Tra i primi gruppi ad aver adottato questa strategia di necessità, il gruppo francese Accor, la più grande catena europea che tra i nomi ricorrenti anche nel Belpaese annovera anche gli alberghi siglati Mercure e Fairmont. Il problema è ormai noto: durante i lockdown, con i lavoratori di hotel, compagnie aeree e ristoranti tra i primi ad essere lasciati a casa e tra gli ultimi a poter riprendere, molti di loro in ogni parte del globo hanno switchato verso altre professioni, non di rado meglio remunerate e più agevoli anche sotto il profilo degli orari e della mancanza di obblighi tipo quelli della prestazione del servizio nei festivi. Il tutto sta avendo ripercussioni anche drammatiche in questa prima estate nella quale i flussi di vacanzieri stanno recuperando i valori pre-2020.

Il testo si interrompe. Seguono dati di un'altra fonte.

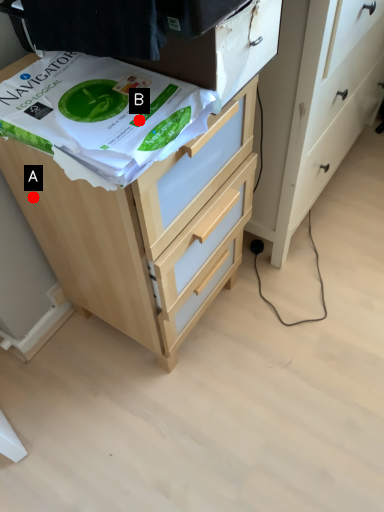 Question: Two points are circled on the image, labeled by A and B beside each circle. Which point is closer to the camera taking this photo?

Choices:
 (A) A is closer
 (B) B is closer

Answer: (B) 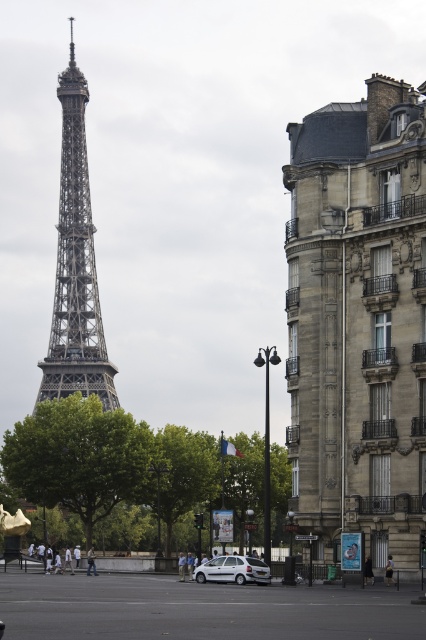 Between point (224, 563) and point (388, 564), which one is positioned in front?

Point (388, 564) is more forward.

Does white matte car at lower center have a lesser height compared to dark gray fabric pants at center?

No.

Describe the element at coordinates (233, 570) in the screenshot. I see `white matte car at lower center` at that location.

The height and width of the screenshot is (640, 426). I want to click on white matte car at lower center, so click(x=233, y=570).

Is metallic lattice tower at center positioned at the back of black fabric person at lower center?

Yes, metallic lattice tower at center is behind black fabric person at lower center.

This screenshot has width=426, height=640. What do you see at coordinates (75, 266) in the screenshot?
I see `metallic lattice tower at center` at bounding box center [75, 266].

Is point (66, 387) behind point (368, 573)?

That is True.

Locate an element on the screen. metallic lattice tower at center is located at coordinates (75, 266).

This screenshot has height=640, width=426. What are the coordinates of `dark gray fabric pants at center` in the screenshot? It's located at (388, 570).

Does point (388, 577) come closer to viewer compared to point (92, 557)?

Yes.

Identify the location of dark gray fabric pants at center. The image size is (426, 640). (388, 570). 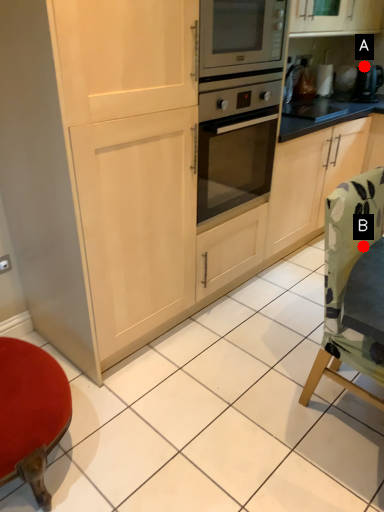 Question: Two points are circled on the image, labeled by A and B beside each circle. Which point appears farthest from the camera in this image?

Choices:
 (A) A is further
 (B) B is further

Answer: (A) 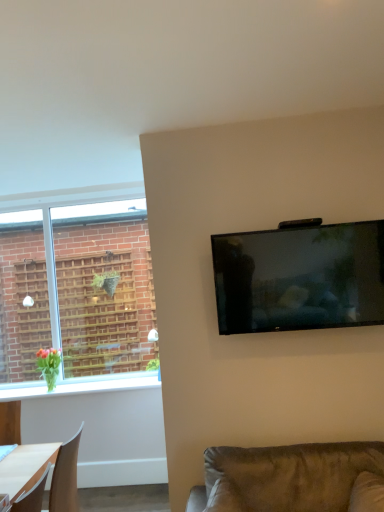 Question: From the image's perspective, would you say matte black tv at upper right is shown under suede-like brown couch at lower right?

Choices:
 (A) yes
 (B) no

Answer: (B)

Question: From the image's perspective, would you say matte black tv at upper right is positioned over suede-like brown couch at lower right?

Choices:
 (A) no
 (B) yes

Answer: (B)

Question: Can you confirm if matte black tv at upper right is positioned to the left of suede-like brown couch at lower right?

Choices:
 (A) yes
 (B) no

Answer: (B)

Question: Can suede-like brown couch at lower right be found inside matte black tv at upper right?

Choices:
 (A) no
 (B) yes

Answer: (A)

Question: Considering the relative sizes of matte black tv at upper right and suede-like brown couch at lower right in the image provided, is matte black tv at upper right wider than suede-like brown couch at lower right?

Choices:
 (A) yes
 (B) no

Answer: (B)

Question: Is matte black tv at upper right positioned behind suede-like brown couch at lower right?

Choices:
 (A) yes
 (B) no

Answer: (A)

Question: Is white glossy window sill at lower left facing away from matte black tv at upper right?

Choices:
 (A) no
 (B) yes

Answer: (A)

Question: Is white glossy window sill at lower left facing towards matte black tv at upper right?

Choices:
 (A) yes
 (B) no

Answer: (B)

Question: Is white glossy window sill at lower left taller than matte black tv at upper right?

Choices:
 (A) yes
 (B) no

Answer: (B)

Question: From the image's perspective, is white glossy window sill at lower left beneath matte black tv at upper right?

Choices:
 (A) yes
 (B) no

Answer: (A)

Question: Can you confirm if white glossy window sill at lower left is shorter than matte black tv at upper right?

Choices:
 (A) yes
 (B) no

Answer: (A)

Question: Is white glossy window sill at lower left positioned far away from matte black tv at upper right?

Choices:
 (A) no
 (B) yes

Answer: (B)

Question: From the image's perspective, is matte black tv at upper right on top of white glossy window sill at lower left?

Choices:
 (A) yes
 (B) no

Answer: (A) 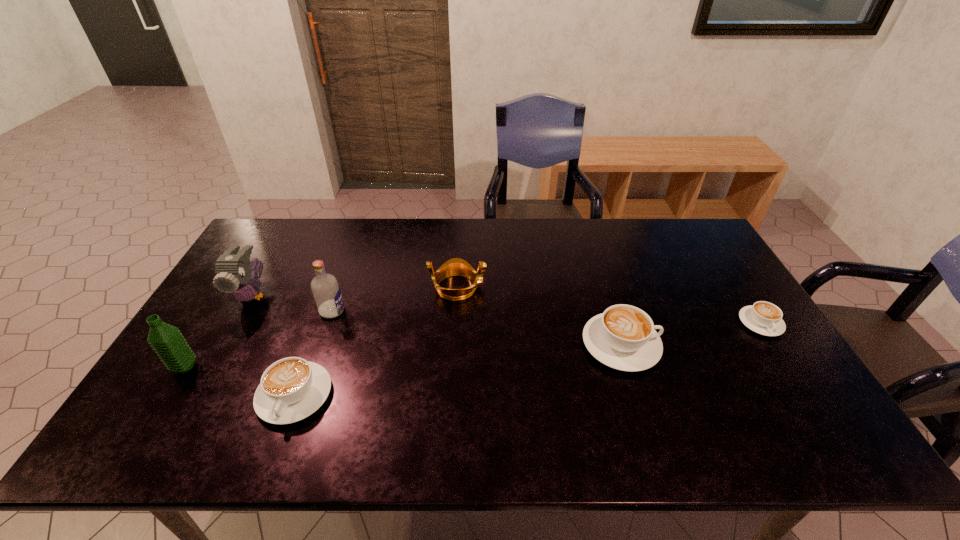 Locate an element on the screen. free space located on the side of the shortest object with the handle is located at coordinates (812, 402).

You are a GUI agent. You are given a task and a screenshot of the screen. Output one action in this format:
    pyautogui.click(x=<x>, y=<y>)
    Task: Click on the free location located 0.340m on the label of the vodka
    This screenshot has height=540, width=960.
    Given the screenshot: What is the action you would take?
    pyautogui.click(x=460, y=311)

You are a GUI agent. You are given a task and a screenshot of the screen. Output one action in this format:
    pyautogui.click(x=<x>, y=<y>)
    Task: Click on the free space located 0.260m at the beak of the second object from left to right
    This screenshot has width=960, height=540.
    Given the screenshot: What is the action you would take?
    pyautogui.click(x=197, y=393)

Find the location of `vacant space situated 0.240m at the front emblem of the tiara`. vacant space situated 0.240m at the front emblem of the tiara is located at coordinates (564, 287).

Identify the location of free space located 0.170m on the right of the water bottle. The height and width of the screenshot is (540, 960). (262, 367).

Locate an element on the screen. This screenshot has width=960, height=540. object that is at the near edge is located at coordinates (291, 389).

Image resolution: width=960 pixels, height=540 pixels. Find the location of `bird positioned at the left edge`. bird positioned at the left edge is located at coordinates (235, 274).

Accor, che opera in oltre 110 Paesi, al momento avrebbe bisogno – come ha raccontato il suo Ad Sebastien Bazin nel corso del recente Forum economico del Qatar, di 35 mila addetti a livello mondiale. “Abbiamo da poco cominciato a Lione e Bordeaux – racconta Bazin all’agenzia Reuters. Colloqui “con persone senza nessuna esperienza lavorativa nel settore, e che vengono assunte in 24 ore”. Come spiega il manager, si tratta in generale di studenti o di persone che arrivano dal Nordafrica. “L’alternativa è chiudere i ristoranti a pranzo o tenerli aperti non più di 5 giorni la settimana”. L’addestramento dura appena sei ore.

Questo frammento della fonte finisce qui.